Why the Next Stats4PT Lesson Is Taking Longer Than Usual
— a brief update for Clinical Inquiry Fellows
The upcoming Stats4PT lesson—“Beyond Data: Mechanisms and Structures in Evidence”—is taking longer than I expected. Not because of writer’s block, but because I find myself at the crossroads of two foundational tensions that sit at the heart of causal reasoning in clinical practice.
1. The General vs. the Particular
In statistics, we distinguish between standard deviation (variation within a population) and standard error (the precision of an estimate about that population). This difference reflects a deeper tension in clinical reasoning:
Are we identifying a cause that generally contributes to an outcome?
Or are we identifying what caused this specific outcome in this specific case?
This distinction is subtle but essential. When we say, “manual therapy reduces pain,” do we mean on average, across populations? Or do we mean it did so for this patient? These are not interchangeable claims. They require different kinds of evidence, different ways of thinking about mechanisms, and different forms of inference.
In practice, these two directions of reasoning are recursively entangled. We build an understanding of general causal relationships by observing many particular cases (induction), and then we interpret the particulars of a case in light of that general knowledge (deduction). When a patient asks, “Did X cause me to feel Y?”—they’re asking a particular question. But our ability to answer depends on what we believe about general relationships and, crucially, about mechanisms.
If we lack prior experience or general knowledge about whether X could cause Y, we turn to mechanistic reasoning: Is there a plausible process by which X leads to Y, is that process coherent with our worldview? This mechanism is, itself, a general belief—whether learned through experience, study, or structured inquiry. (I’ve been digging deeper into this lately through Kolb’s Experiential Learning, Piaget’s work on knowledge construction, and Causal Learning, edited by Gopnik and Schulz all within what our silo’s would consider psychology. The convergence is clear: we learn about causes in multiple ways, but all hinge on the recursive flow between particulars and generalizations.)
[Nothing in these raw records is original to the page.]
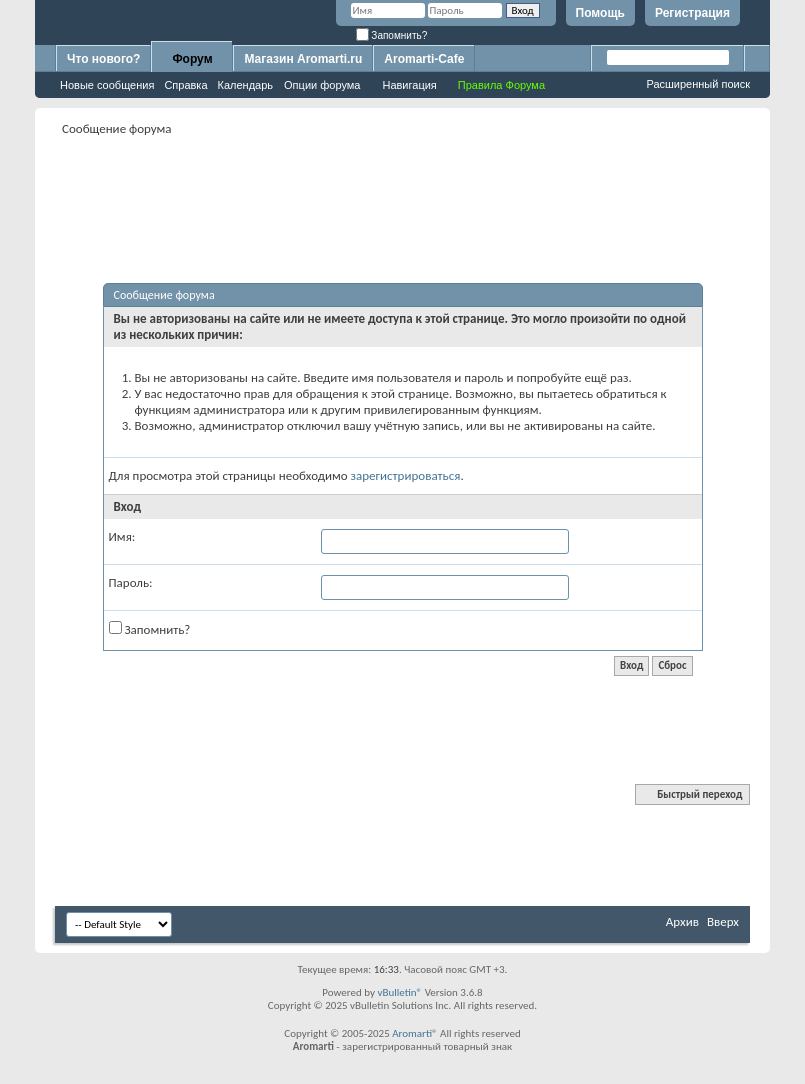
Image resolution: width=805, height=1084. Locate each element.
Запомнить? (392, 35)
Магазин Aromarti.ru (303, 59)
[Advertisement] (419, 186)
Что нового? (103, 59)
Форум (192, 59)
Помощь (600, 13)
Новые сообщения (107, 85)
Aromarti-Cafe (424, 59)
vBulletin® (399, 992)
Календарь (246, 85)
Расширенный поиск (698, 84)
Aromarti (412, 1033)
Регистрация (692, 13)
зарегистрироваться (406, 475)
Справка (185, 85)
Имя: (122, 536)
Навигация (409, 85)
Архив (682, 921)
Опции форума (322, 85)
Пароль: (131, 582)
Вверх (723, 921)
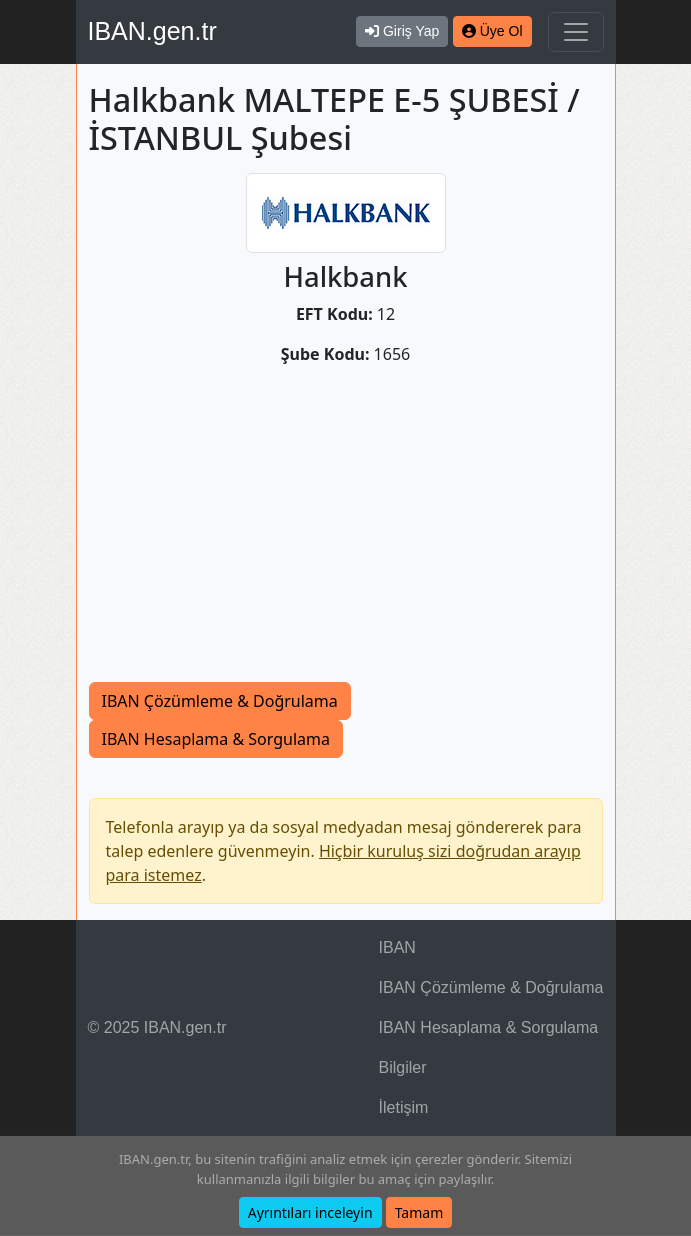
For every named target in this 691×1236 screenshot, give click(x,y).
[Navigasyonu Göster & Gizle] (576, 32)
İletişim (404, 1107)
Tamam (419, 1212)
2. The Objective vs. the Situated Knower
The second tension is epistemological. Following thinkers like Jean Piaget and Michael Polanyi, I’ve been reflecting on the relationship between objective knowledge and the subjective process of knowing.
Piaget argued that epistemology can’t be separated from psychology—our ways of knowing are inherently shaped by our cognitive development and learning. Polanyi famously said, “We know more than we can tell,” emphasizing that personal commitment and tacit knowledge underpin even the most formal scientific reasoning.
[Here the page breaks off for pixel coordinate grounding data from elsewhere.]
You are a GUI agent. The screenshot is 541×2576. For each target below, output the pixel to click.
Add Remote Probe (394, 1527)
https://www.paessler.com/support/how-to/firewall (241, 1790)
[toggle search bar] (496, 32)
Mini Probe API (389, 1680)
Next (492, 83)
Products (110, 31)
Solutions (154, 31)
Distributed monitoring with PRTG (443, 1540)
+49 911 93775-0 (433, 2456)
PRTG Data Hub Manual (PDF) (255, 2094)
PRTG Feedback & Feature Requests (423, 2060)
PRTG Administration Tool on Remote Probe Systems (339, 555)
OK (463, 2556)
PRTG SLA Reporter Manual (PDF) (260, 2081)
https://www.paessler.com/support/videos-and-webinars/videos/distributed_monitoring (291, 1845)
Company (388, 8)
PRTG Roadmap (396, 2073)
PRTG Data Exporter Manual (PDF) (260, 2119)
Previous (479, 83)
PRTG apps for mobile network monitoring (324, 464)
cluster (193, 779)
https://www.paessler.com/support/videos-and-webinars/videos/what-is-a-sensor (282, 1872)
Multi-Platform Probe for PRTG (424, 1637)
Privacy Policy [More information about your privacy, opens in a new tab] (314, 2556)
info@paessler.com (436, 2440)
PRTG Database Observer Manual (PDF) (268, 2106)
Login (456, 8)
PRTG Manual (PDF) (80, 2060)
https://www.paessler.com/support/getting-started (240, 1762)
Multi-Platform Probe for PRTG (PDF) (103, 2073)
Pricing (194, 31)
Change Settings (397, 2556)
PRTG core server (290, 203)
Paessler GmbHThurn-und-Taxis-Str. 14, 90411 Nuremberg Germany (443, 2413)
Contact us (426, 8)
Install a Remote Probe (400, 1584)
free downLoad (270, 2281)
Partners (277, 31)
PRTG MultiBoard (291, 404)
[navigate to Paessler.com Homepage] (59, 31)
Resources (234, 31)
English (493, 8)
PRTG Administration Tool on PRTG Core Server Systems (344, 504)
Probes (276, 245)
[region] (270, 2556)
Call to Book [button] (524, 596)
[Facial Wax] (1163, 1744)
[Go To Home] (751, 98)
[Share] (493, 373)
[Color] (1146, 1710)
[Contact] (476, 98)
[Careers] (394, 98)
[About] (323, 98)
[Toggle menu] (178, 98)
In clinical practice, every act of reasoning is shaped by what we notice, what we’ve experienced, and how we frame the situation. Mechanistic reasoning isn’t just about identifying what exists “out there”; it’s about making sense of it in a way that’s coherent, actionable, and integrated into the clinician’s judgment.
This leads to a tension between external validity and internal coherence: The mechanisms we invoke must both exist in reality and make sense to us as practitioners in context.
This is also where cognitive biases creep in. Our subjective interpretation of a particular instance can lead us to form flawed general beliefs—creating the illusion that we’ve discovered something objective. But it’s too simple to label the general as objective and the particular as subjective. In reality, both dynamics are in constant interplay. We navigate them every time we make a clinical judgment. Biases are the challenge across the board reasoning in and about the particular, inductively (or statistically) inferring generals from particulars, and in applying generals to particulars.
Why This Matters for the Next Lesson
This upcoming lesson isn’t just about modeling mechanisms. It’s about grappling with what counts as a mechanism, how we come to believe in one, and how causal explanations shape both our thinking and our actions. There are anecdotes about how mechanisms are necessary in practice because we can’t get all our decisions through experimental evidence (the parachute study phenomenon); and there are anecdotes about how holding out or relying on mechanisms leads to problems (such as waiting for germ theory to believe the empirical evidence (phenomenological observations) that hand washing reduced hospital infections. But what’s the balance - between objective and subjective, between generals and particulars - when reasoning about causal mechanisms in practice, and making decisions about or with causal mechanisms?
In other words, this isn’t just another page about methods—it’s about meaning. And that takes time to write well.
Thanks for your patience. More soon.
—Sean
Your reflective hiatus before your next essay brought to mind Gladwell’s book “Blink” and the potential dangers of “shortcut” assessments / thinking. There is, it seems to me, a bit of a chasm between Polayni’s tacit knowledge and Gladwell’s “intuitive” judgements. I’m looking forward to your upcoming post — take all the time you need.